Collected data
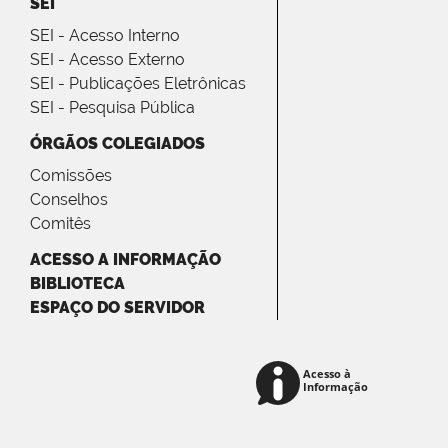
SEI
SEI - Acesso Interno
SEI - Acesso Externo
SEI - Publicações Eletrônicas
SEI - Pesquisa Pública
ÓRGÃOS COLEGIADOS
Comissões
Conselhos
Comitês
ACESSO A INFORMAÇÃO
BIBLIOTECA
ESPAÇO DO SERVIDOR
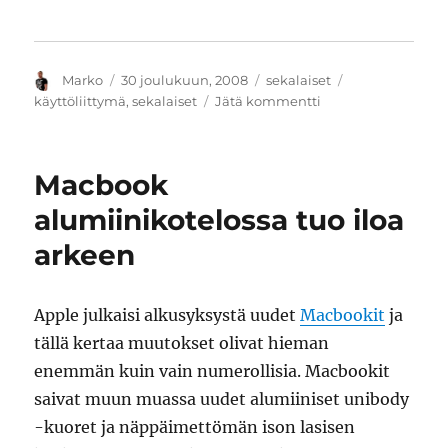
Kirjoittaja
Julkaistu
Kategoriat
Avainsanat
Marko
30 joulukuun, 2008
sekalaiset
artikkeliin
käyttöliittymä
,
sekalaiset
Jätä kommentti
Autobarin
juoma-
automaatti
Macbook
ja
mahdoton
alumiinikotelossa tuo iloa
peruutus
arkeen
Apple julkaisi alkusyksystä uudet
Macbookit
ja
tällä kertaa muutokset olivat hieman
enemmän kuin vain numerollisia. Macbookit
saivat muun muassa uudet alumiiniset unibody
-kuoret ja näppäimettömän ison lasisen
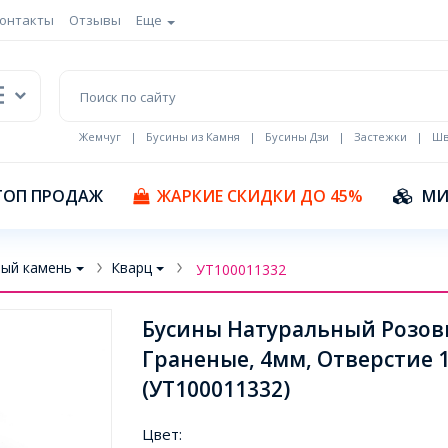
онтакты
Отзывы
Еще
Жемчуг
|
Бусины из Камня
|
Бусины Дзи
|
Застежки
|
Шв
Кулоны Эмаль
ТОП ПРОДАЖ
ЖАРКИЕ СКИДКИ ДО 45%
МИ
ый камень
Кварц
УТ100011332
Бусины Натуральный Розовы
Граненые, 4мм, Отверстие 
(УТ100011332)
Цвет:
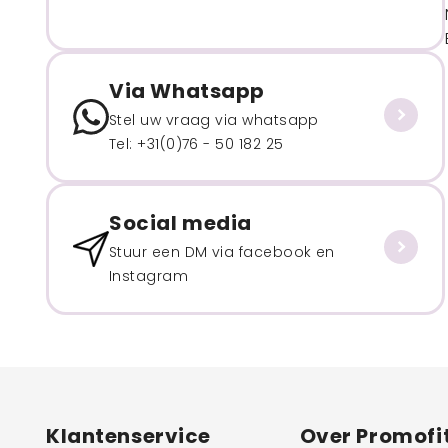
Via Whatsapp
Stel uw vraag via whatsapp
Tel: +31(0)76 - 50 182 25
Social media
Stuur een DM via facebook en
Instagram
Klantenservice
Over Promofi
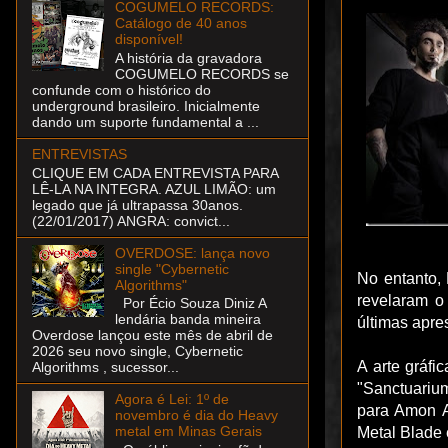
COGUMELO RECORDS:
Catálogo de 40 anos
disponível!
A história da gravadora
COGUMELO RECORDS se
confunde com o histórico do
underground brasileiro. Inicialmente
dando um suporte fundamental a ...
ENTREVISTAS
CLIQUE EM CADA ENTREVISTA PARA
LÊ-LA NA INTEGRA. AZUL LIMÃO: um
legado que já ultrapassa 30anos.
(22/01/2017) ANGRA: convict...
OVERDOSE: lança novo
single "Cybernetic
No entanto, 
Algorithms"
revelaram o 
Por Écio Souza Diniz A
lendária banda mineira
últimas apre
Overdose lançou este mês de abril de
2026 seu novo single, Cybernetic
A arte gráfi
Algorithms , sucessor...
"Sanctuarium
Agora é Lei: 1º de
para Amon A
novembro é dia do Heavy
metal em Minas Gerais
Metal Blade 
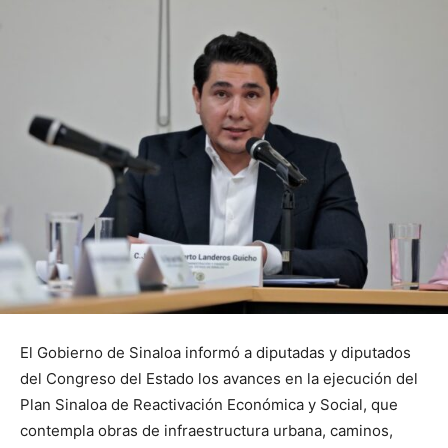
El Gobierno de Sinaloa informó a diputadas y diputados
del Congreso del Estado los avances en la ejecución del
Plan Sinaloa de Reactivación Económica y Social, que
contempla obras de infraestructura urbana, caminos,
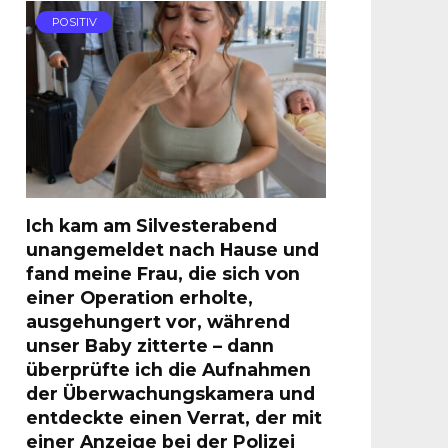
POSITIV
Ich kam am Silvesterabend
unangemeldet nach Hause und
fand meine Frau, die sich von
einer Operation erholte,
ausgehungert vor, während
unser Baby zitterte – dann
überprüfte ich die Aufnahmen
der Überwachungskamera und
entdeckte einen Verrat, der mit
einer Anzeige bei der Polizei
--
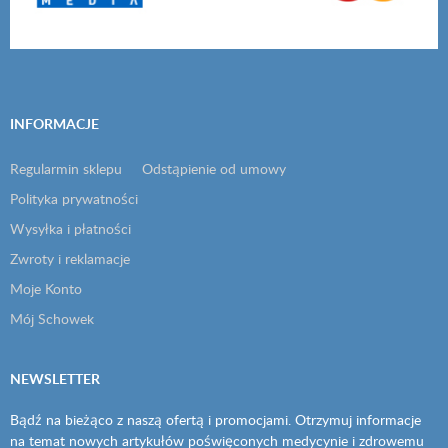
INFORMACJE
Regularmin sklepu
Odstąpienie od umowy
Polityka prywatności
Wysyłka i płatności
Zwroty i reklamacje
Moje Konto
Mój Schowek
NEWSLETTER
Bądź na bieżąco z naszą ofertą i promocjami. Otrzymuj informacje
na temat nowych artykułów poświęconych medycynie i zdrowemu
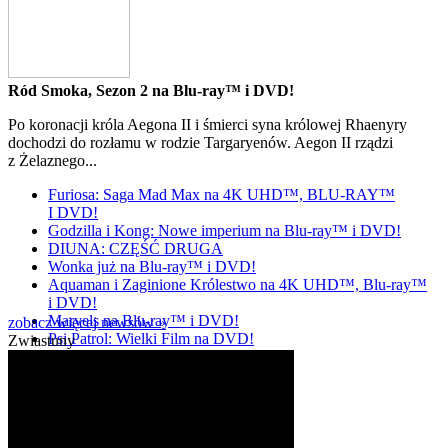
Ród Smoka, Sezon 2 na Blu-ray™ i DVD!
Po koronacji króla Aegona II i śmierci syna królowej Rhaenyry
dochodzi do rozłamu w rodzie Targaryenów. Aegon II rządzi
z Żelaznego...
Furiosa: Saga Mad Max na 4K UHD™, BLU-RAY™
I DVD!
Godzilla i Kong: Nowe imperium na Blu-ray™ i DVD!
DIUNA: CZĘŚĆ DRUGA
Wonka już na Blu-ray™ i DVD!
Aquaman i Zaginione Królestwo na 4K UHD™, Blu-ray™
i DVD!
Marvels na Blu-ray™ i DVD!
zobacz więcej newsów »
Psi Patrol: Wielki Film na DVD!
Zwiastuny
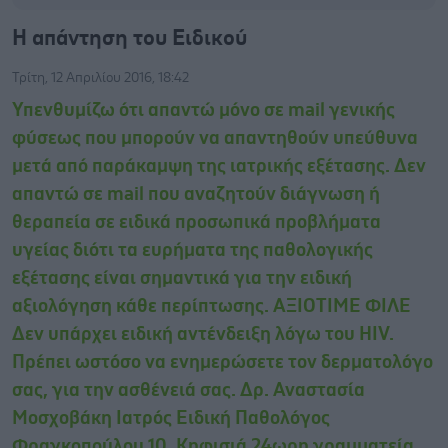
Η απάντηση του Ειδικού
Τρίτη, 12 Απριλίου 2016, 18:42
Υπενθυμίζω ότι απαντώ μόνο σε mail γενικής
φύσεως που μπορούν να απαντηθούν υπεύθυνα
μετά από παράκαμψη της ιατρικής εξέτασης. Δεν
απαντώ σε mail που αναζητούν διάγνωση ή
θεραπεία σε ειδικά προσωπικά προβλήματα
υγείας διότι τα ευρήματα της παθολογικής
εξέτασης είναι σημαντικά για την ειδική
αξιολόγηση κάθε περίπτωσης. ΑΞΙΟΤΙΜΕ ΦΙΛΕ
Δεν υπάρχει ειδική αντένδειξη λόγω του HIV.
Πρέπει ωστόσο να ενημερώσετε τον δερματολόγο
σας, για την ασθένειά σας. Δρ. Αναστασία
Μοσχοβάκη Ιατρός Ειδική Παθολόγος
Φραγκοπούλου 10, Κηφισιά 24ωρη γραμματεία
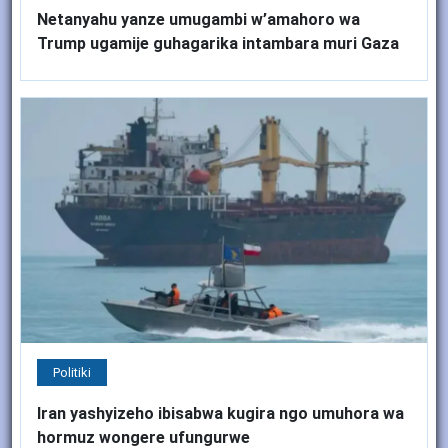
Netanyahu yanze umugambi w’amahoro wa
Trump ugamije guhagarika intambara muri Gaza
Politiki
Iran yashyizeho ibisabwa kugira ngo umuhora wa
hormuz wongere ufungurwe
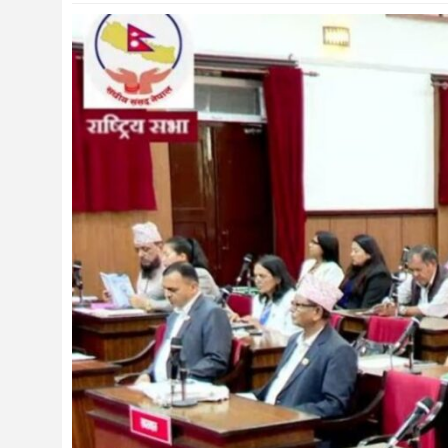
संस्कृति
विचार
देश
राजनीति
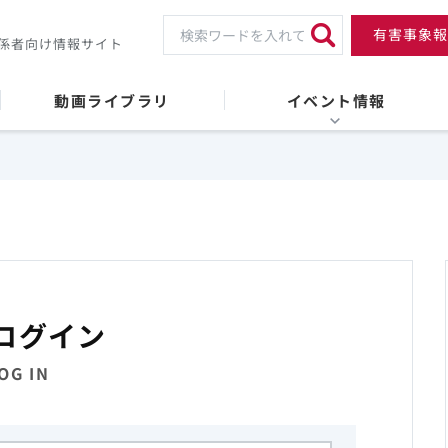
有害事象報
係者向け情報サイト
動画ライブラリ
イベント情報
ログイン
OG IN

Work order: Every line above in the stretch from the one with "alumiinikotelossa tuo iloa" through the one with "El Gobierno de" is to be transcribed exactly, ends included. No picture is copied.

Output:
alumiinikotelossa tuo iloa
peruutus
arkeen
Apple julkaisi alkusyksystä uudet
Macbookit
ja
tällä kertaa muutokset olivat hieman
enemmän kuin vain numerollisia. Macbookit
saivat muun muassa uudet alumiiniset unibody
-kuoret ja näppäimettömän ison lasisen
онтакты
Отзывы
Еще
Жемчуг
|
Бусины из Камня
|
Бусины Дзи
|
Застежки
|
Шв
Кулоны Эмаль
ТОП ПРОДАЖ
ЖАРКИЕ СКИДКИ ДО 45%
МИ
ый камень
Кварц
УТ100011332
Бусины Натуральный Розовы
Граненые, 4мм, Отверстие 
(УТ100011332)
Цвет:
Via Whatsapp
Stel uw vraag via whatsapp
Tel: +31(0)76 - 50 182 25
Social media
Stuur een DM via facebook en
Instagram
Klantenservice
Over Promofi
COGUMELO RECORDS:
Catálogo de 40 anos
disponível!
A história da gravadora
COGUMELO RECORDS se
confunde com o histórico do
underground brasileiro. Inicialmente
dando um suporte fundamental a ...
ENTREVISTAS
CLIQUE EM CADA ENTREVISTA PARA
LÊ-LA NA INTEGRA. AZUL LIMÃO: um
legado que já ultrapassa 30anos.
(22/01/2017) ANGRA: convict...
OVERDOSE: lança novo
single "Cybernetic
No entanto, 
Algorithms"
revelaram o 
Por Écio Souza Diniz A
lendária banda mineira
últimas apre
Overdose lançou este mês de abril de
2026 seu novo single, Cybernetic
A arte gráfi
Algorithms , sucessor...
"Sanctuarium
Agora é Lei: 1º de
para Amon A
novembro é dia do Heavy
metal em Minas Gerais
Metal Blade 
El Gobierno de Sinaloa informó a diputadas y diputados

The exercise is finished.